Required action >> The word "cookies" marks the lines to find; copy every such line from the data below.

Input >>

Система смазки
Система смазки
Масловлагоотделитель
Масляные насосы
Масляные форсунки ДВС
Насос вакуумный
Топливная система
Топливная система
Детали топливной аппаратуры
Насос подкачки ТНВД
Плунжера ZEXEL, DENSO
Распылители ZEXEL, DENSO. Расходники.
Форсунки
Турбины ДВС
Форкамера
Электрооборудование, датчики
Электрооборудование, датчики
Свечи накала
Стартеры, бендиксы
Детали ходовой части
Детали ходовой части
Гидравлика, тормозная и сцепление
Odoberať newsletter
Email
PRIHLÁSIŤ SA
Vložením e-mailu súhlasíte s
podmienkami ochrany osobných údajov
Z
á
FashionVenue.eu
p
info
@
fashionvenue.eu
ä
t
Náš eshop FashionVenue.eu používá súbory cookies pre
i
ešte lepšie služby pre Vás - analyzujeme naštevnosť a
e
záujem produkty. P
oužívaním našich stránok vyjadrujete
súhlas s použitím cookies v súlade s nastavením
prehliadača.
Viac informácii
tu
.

==

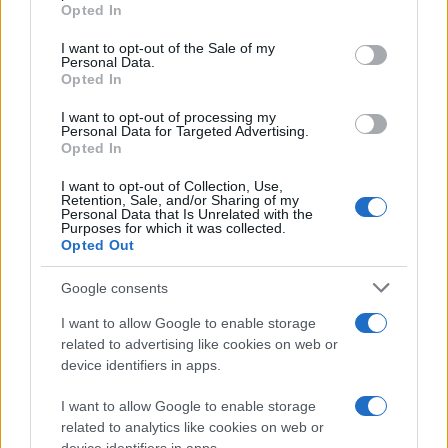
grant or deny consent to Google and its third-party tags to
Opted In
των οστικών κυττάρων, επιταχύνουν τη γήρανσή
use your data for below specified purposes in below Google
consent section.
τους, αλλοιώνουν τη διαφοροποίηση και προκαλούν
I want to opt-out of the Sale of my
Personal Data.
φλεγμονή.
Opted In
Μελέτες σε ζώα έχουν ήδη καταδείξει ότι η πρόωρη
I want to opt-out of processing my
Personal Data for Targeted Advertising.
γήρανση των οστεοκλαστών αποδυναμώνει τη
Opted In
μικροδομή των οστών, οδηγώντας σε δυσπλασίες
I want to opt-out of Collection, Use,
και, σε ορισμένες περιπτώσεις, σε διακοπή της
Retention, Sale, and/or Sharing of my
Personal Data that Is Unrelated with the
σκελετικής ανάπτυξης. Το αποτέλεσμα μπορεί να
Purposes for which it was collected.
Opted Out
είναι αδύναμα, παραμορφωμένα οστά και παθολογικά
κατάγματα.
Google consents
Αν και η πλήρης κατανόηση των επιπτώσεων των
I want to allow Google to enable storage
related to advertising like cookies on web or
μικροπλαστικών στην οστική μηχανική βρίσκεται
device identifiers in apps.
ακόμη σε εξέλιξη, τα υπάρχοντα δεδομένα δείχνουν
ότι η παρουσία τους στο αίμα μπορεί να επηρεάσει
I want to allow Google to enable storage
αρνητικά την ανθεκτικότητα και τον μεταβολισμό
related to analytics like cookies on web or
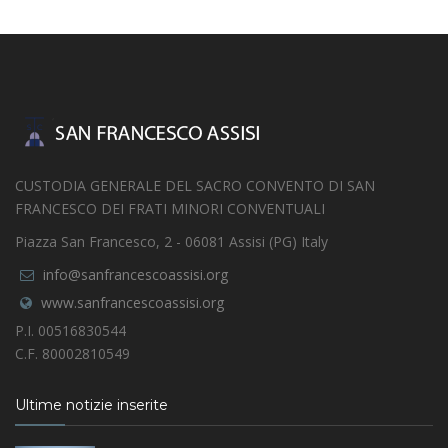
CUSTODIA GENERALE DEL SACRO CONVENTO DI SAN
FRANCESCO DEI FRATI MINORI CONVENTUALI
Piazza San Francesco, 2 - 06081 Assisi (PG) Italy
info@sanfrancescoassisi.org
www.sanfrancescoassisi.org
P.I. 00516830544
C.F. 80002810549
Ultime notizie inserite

Exercise result >>
Náš eshop FashionVenue.eu používá súbory cookies pre
súhlas s použitím cookies v súlade s nastavením
related to advertising like cookies on web or
related to analytics like cookies on web or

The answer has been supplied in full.